(Dataset entries)
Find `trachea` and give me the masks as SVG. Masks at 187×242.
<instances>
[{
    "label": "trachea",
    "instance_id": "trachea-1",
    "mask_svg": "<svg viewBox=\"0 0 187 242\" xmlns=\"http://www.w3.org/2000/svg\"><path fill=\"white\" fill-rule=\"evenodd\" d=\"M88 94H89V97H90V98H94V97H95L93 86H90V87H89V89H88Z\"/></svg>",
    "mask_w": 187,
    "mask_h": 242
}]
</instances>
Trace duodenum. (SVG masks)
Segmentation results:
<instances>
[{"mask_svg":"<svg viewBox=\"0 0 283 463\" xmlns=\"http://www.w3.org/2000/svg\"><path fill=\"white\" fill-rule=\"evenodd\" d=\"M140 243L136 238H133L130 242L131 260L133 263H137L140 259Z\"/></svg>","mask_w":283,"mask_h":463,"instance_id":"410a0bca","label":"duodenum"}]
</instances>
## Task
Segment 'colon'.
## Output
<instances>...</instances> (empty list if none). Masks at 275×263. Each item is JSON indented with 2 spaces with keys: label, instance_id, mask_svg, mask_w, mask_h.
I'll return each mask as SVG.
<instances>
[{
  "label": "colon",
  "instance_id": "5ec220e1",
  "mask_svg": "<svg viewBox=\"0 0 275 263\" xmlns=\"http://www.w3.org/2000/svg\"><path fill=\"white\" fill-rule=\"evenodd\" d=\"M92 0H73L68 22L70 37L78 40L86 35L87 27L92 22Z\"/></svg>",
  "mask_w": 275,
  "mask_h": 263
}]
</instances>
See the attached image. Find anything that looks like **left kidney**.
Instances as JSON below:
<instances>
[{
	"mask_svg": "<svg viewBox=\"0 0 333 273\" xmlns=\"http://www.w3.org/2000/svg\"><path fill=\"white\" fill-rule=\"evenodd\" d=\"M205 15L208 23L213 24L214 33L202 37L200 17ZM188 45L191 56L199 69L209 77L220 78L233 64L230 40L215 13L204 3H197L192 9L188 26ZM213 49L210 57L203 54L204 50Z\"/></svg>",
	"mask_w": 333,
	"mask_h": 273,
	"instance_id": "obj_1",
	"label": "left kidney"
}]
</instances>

● ACTION ITEM: Keep only the lines from the line with "See the attached" to the end of the records above, and repeat them exactly.

● EXPECTED OUTPUT:
See the attached image. Find anything that looks like **left kidney**.
Instances as JSON below:
<instances>
[{
	"mask_svg": "<svg viewBox=\"0 0 333 273\" xmlns=\"http://www.w3.org/2000/svg\"><path fill=\"white\" fill-rule=\"evenodd\" d=\"M205 15L208 23L213 24L214 33L202 37L200 17ZM188 45L191 56L199 69L209 77L220 78L233 64L230 40L215 13L204 3H197L192 9L188 26ZM213 49L210 57L203 54L204 50Z\"/></svg>",
	"mask_w": 333,
	"mask_h": 273,
	"instance_id": "obj_1",
	"label": "left kidney"
}]
</instances>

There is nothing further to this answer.